▶ [Exercise brief]: Count the lines below in which "فلسفه" appears, then give that number by itself.

(Stored entries)
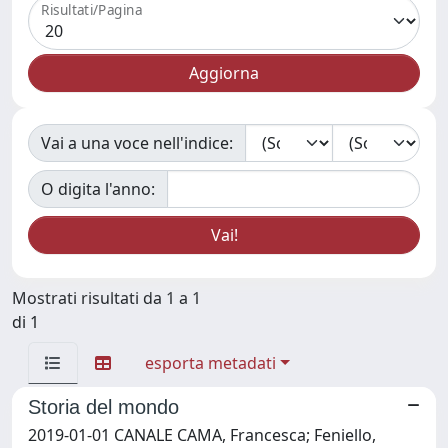
Risultati/Pagina
Vai a una voce nell'indice:
O digita l'anno:
Mostrati risultati da 1 a 1
di 1
esporta metadati
Storia del mondo
2019-01-01 CANALE CAMA, Francesca; Feniello,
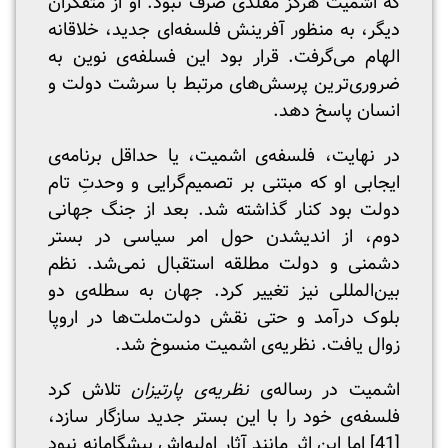
که اشمیت هرگز مقلدی صرف نبود. او از متفکران
دیگر، به منظور آفرینش فلسفه‌ای جدید، خلاقانه
الهام می‌گرفت. قرار بود این فسلفه‌ی نوین به
ضروری‌ترین پرسش‌های مرتبط با سرشت دولت و
انسان پاسخ دهد.
در نهایت، فلسفه‌ی اشمیت، یا حداقل برنامه‌ی
ایجابی او که مبتنی بر تصمیم‌گرایی و وحدتِ تام
دولت بود کنار گذاشته شد. بعد از جنگ جهانی
دوم، از اندیشدن حول امر سیاسی در بستر
دشمنی و دولت مطلقه استقبال نمی‌شد. نظم
بین‌المللی نیز تغییر کرد. جهان به سطله‌ی دو
بلوک درآمد و حتی نقش دولت‌ملت‌ها در اروپا
زوال یافت. نظریه‌ی اشمیت منسوخ شد.
اشمیت در رساله‌ی
نظریه‌ی پارتیزان
تلاش کرد
فلسفه‌ی خود را با این بستر جدید سازگار سازد،
[41]
اما این اثر مانند آثار اولیه‌اش پیشگامانه نبود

▶ [Solution]: 3